Reclamation capacity in the US would need to increase by at least 50% from current capacity to meet announced recycled PET commitments by companies operating in the US, according to a 2021 study by the American Institute for Packaging and the Environment.
This problem is not specific to the US. Global recycled plastic prices followed a strong upward trend throughout 2021, as a result of growing demand, acute supply shortages and shipping disruptions that have cut off vital sources of supply like Southeast Asia from the demand centers of Europe and the US.
The key petrochemical feedstock for bio-plastic production is bio-naphtha, which can be used as a direct substitute for fossil-based naphtha.
Current European bio-naphtha supply is estimated at 150,000-250,000 mt annually, with expectations for supply to double or even surpass 1 million mt/year in the coming years, according to the NOVA Institute. Even in the most bullish scenario, bio-naphtha supply would not meet demand growth expectations.
Bio-polymers were seen as a green solution to inadequate supply in recycled markets. But now, a solution is needed to address the shortage in bio-polymers
As a result, bio-naphtha is commonly priced at steep premiums against its fossil alternatives, which can range between double to three times the price of the Platts naphtha CIF NWE benchmark.

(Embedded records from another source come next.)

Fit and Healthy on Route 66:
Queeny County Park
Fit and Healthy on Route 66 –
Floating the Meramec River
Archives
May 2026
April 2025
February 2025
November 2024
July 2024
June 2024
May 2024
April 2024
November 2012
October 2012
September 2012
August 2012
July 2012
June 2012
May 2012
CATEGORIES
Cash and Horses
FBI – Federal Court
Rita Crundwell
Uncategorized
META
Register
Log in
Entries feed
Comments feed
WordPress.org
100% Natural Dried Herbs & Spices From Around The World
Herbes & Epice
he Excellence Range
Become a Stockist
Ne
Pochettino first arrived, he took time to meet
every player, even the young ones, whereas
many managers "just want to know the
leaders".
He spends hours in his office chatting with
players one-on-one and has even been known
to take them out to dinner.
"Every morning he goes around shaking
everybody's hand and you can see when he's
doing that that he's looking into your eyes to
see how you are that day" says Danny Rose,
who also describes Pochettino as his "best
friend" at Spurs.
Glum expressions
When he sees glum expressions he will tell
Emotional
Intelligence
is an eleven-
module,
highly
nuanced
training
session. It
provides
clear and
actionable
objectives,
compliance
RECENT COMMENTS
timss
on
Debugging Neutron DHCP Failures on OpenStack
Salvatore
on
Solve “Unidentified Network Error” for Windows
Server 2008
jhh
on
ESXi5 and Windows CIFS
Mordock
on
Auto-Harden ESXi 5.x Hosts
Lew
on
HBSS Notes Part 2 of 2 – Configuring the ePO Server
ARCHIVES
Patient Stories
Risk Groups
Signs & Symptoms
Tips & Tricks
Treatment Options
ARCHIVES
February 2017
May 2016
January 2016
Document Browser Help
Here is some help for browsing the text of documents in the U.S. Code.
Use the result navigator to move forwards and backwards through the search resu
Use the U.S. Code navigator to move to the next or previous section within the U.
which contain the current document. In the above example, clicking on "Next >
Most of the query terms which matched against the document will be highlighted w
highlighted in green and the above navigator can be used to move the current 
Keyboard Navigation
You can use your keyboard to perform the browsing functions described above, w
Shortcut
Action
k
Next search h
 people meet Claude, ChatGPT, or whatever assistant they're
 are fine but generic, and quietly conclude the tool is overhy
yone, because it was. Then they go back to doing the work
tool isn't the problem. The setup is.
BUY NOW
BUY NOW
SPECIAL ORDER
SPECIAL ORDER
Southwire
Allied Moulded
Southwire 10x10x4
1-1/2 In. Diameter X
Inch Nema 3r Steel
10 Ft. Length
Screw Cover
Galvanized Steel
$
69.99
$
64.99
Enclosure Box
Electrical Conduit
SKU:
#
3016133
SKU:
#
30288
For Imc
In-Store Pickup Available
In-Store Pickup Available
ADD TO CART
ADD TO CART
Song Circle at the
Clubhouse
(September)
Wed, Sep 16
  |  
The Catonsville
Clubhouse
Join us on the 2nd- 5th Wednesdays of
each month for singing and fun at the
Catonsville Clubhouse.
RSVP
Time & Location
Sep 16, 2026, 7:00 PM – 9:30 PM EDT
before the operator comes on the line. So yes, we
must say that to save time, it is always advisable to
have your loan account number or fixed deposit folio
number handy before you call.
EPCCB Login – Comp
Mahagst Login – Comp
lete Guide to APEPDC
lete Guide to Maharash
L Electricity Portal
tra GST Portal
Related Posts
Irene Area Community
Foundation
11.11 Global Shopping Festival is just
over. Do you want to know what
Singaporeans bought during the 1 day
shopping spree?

Moving forward, the petrochemicals markets are going to have to attract this key sustainable feedstock in the face of much competition – from the food industry and fuels – if it is to scale up and supply sufficient quantities of bio-polymers.
For some, bio-polymers were seen as a green solution to inadequate supply in recycled markets. But now, a solution is needed to address the shortage in bio-polymers.
Several petrochemical producers are stepping up carbon-reduction efforts in sectors such as methanol, olefins and polymers, including PET. Solutions include using renewable energy in cogeneration power plants, scaling up bioproduction, carbon capture, utilization and storage technology, and shifting away from fossil fuel-based feedstocks to lower-carbon alternatives like hydrogen.
But the results so far are well short of the mark. More coherent policy frameworks, particularly in emerging petrochemical hubs, will be needed to lower investment barriers for these new technologies. Industry efforts will be needed to standardize how the carbon intensity of specific petrochemical products is measured and reduced – or offset in carbon credits markets. Further standardization and liquidity would boost competition and technological innovation, and facilitate the formation of prices and benchmarks that ultimately would determine the direction and pace of change through the energy transition.
There are multiple routes to a greener future for petrochemicals and they will need to be explored simultaneously for the industry to truly go green. To reach the stage where a plastic bottle, for instance, is made from part recycled content, part bio content and part low-carbon certified material, all of these markets will require efforts to drive commoditization on a global scale.